The Government’s own impact assessment does not refute this. Indeed, it concedes that local appointment may not procure the level of savings secured by the Audit Commission during its last procurement round. It seems obvious to me that each authority procuring its own auditors on a recurring basis replicates a cost base. There is an opportunity to save money here.
I will not go into the other details that have been discussed before, save to say that I agree that local appointment does not necessarily increase competition or cut costs. I have no proof of this, but my hunch is probably that not many firms would undertake a municipal audit in the first place. In reality one is probably looking at one of the larger firms, a point that we have heard before. I register the point made by the Minister on Monday. A paraphrase of her words is that there will be no recreation of the Audit Commission by the back door, but if the reality of this Bill’s proposals is to create some form of suboptimal procurement with waste by duplication, I have to say that I am against that as a principle. I hope the Minister will feel that subject to any safeguards that might be necessary to eliminate the risk of a “son of” Audit Commission coming about, the principle is acceptable, in which case we can work out the detail as we go forward. I beg to move.
My Lords, I will speak to these amendments, although sitting next to me is my noble friend Lord Tope, in whose name Amendment 14ZA stands. I hope the noble Lord, Lord McKenzie, will confirm that we have already dealt with the collaborative basis and the fact of buying centrally. Even I was a late adherent to this, but I think we agree that in one form or another that is the way to go forward, however it can be arranged, although there were numerous alternatives. As the noble Earl, Lord Lytton, has said, there are going to be significant savings, which is something that we cannot ignore.
I have one question about a sentence in Amendment 14ZA on the appointment of a new auditor, or the re-appointment of an existing auditor, to,
“audit its accounts for a financial year not later than 31 December in the preceding financial year”.

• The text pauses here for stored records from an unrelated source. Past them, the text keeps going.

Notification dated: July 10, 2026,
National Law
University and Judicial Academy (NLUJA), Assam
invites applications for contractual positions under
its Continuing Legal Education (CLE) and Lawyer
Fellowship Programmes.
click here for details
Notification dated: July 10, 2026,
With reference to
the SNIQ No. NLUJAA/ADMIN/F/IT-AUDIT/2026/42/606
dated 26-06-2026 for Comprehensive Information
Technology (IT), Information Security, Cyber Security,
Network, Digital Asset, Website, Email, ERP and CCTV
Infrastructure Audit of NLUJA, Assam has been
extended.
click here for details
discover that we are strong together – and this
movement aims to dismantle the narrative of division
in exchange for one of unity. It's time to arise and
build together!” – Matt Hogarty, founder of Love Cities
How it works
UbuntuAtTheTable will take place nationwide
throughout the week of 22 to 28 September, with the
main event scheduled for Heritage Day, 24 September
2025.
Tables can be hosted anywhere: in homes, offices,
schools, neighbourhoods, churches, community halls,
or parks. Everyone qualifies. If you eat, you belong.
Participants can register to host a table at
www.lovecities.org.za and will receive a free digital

Both the Bill and the amendment say that that appointment should be made not later than 31 December in the preceding year. I cannot work this out in practical terms. Let us say that KPMG is the auditor of a local authority or group of local authorities; it has not finished its accounts and the accounts will not be signed off until, at the earliest, the end of January the following year. That company could be under notice, according to the amendments, that it may not be, or could not be, the auditor for the ensuing year. While KMPG is finishing off its audit—the accounts will not have been finished and signed off by the relevant person in the local authority, who in my local authority is me, so I am told; I have done it three years in a row—a new auditor, PricewaterhouseCoopers, perhaps, will have been appointed.

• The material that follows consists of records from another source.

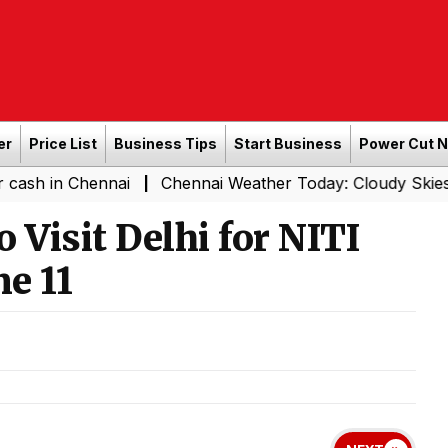
er
Price List
Business Tips
Start Business
Power Cut 
Chennai
Chennai Weather Today: Cloudy Skies with Light
|
o Visit Delhi for NITI
e 11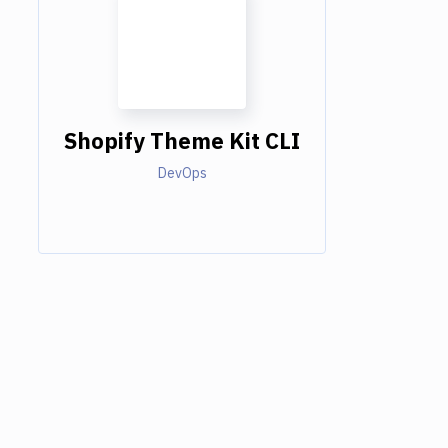
Shopify Theme Kit CLI
DevOps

I worry about how that will affect the mindset of the auditor who is being replaced. Enshrining within the Bill that the auditor has to be appointed by 31 December within that year will cause moral, and sometimes practical, difficulties. Perhaps the Minister will take this issue back and consider whether the wording should be “could be appointed by 31 December” or “as soon as possible by that date”. I worry how the changeover, if there be a changeover, will affect the performance of the outgoing auditor.